In his twenties, Manhattan-born Theodore Roosevelt became enamored with the ruggedness of the American West. He built a ranch out in the wide-open spaces of the Dakotas and learned to ride, rope, and hunt. Later in life, he was celebrated for his role with the Rough Riders in the Spanish-American War, forever known for charging up San Juan Hill. And during his presidency in the early 1900s, he held boxing matches in the White House. There was no doubt that the 26th president was a "man’s man."

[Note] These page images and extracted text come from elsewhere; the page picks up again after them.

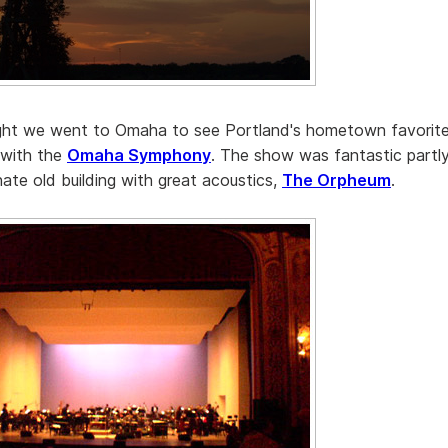
ight we went to Omaha to see Portland's hometown favorit
 with the
Omaha Symphony
. The show was fantastic partly
nate old building with great acoustics,
The Orpheum
.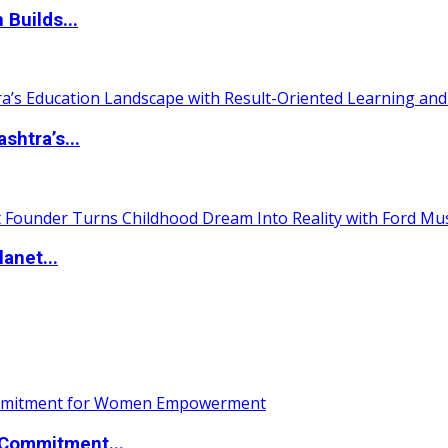
 Builds...
htra’s...
anet...
Commitment...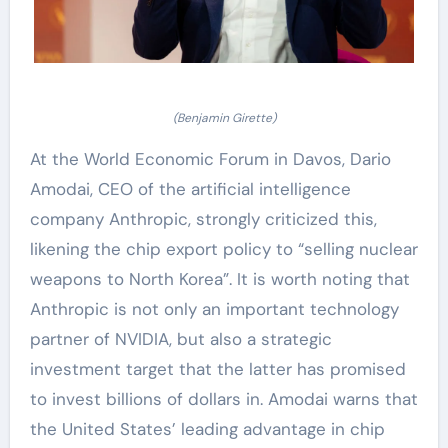
(Benjamin Girette)
At the World Economic Forum in Davos, Dario
Amodai, CEO of the artificial intelligence
company Anthropic, strongly criticized this,
likening the chip export policy to “selling nuclear
weapons to North Korea”. It is worth noting that
Anthropic is not only an important technology
partner of NVIDIA, but also a strategic
investment target that the latter has promised
to invest billions of dollars in. Amodai warns that
the United States’ leading advantage in chip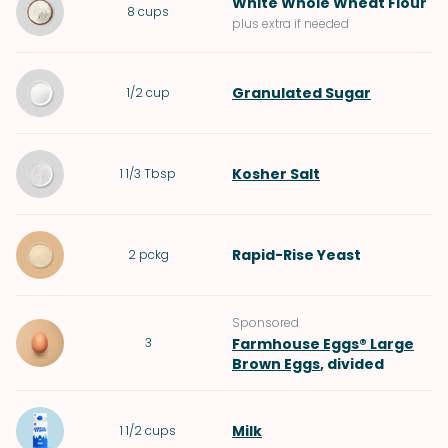
White Whole Wheat Flour
8
cups
plus extra if needed
Granulated Sugar
1/2
cup
Kosher Salt
1 1/3
Tbsp
Rapid-Rise Yeast
2
pckg
Sponsored
3
Farmhouse Eggs® Large
Brown Eggs
, divided
Milk
1 1/2
cups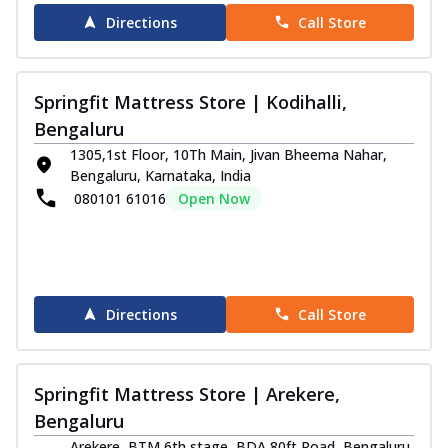
Directions
Call Store
Springfit Mattress Store | Kodihalli,
Bengaluru
1305,1st Floor, 10Th Main, Jivan Bheema Nahar,
Bengaluru, Karnataka, India
080101 61016
Open Now
Directions
Call Store
Springfit Mattress Store | Arekere,
Bengaluru
Arekere, BTM 6th stage, BDA 80ft Road, Bengaluru,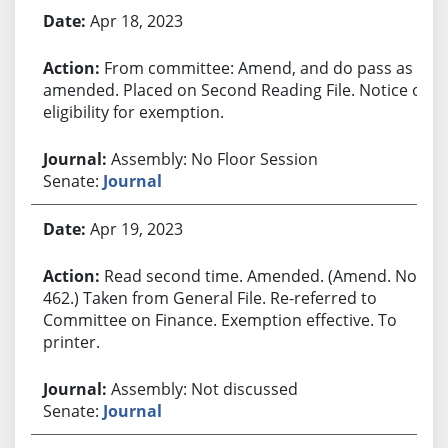
Apr 18, 2023
From committee: Amend, and do pass as
amended. Placed on Second Reading File. Notice of
eligibility for exemption.
Assembly: No Floor Session
Senate:
Journal
Apr 19, 2023
Read second time. Amended. (Amend. No.
462.) Taken from General File. Re-referred to
Committee on Finance. Exemption effective. To
printer.
Assembly: Not discussed
Senate:
Journal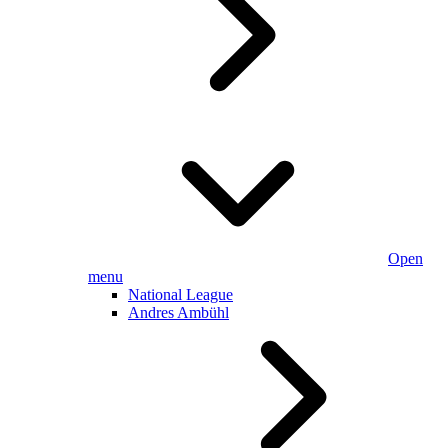
Open
menu
National League
Andres Ambühl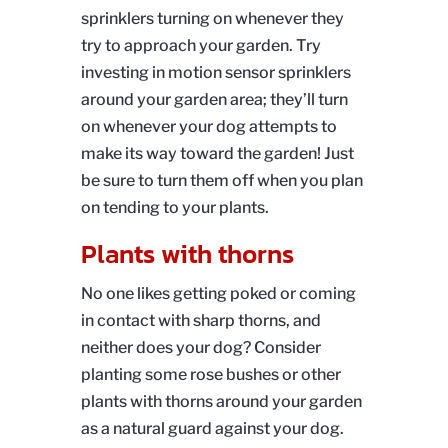
sprinklers turning on whenever they
try to approach your garden. Try
investing in motion sensor sprinklers
around your garden area; they’ll turn
on whenever your dog attempts to
make its way toward the garden! Just
be sure to turn them off when you plan
on tending to your plants.
Plants with thorns
No one likes getting poked or coming
in contact with sharp thorns, and
neither does your dog? Consider
planting some rose bushes or other
plants with thorns around your garden
as a natural guard against your dog.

But there was more to Teddy than testosterone. As a senior at Harvard, he wrote passionately about equal rights for women. As an assemblyman in New York, he pushed corporal punishment for men who abused their wives. And in 1912, while campaigning on the Progressive (Bull Moose) Party ticket, he became the first presidential candidate to support women’s suffrage.
Teddy Roosevelt and the fight for women's suffrage:
- Disillusioned with his Republican successor, William Howard Taft, Roosevelt ran for a third term with the Progressive Party. Their platform advocated women's suffrage, welfare assistance for women and children, farm relief, banking reform, health insurance, and worker's compensation.
- Jane Addams of Hull House fame seconded Roosevelt’s 1912 nomination. In a sign of the times, Charles W. Eliot, former president of Harvard, disapproved: “It was a spectacular proceeding, but in exceedingly bad taste because a woman has no place in a political convention,” he opined.
- The women’s suffrage movement began in the mid-1800s, during a time when America’s founding promise of freedom from oppression didn’t include women. They didn’t have the right to vote, and once married, their husbands held complete legal power over them. American women finally gained the right to vote with the ratification of the 19th Amendment to the U.S. Constitution in 1920.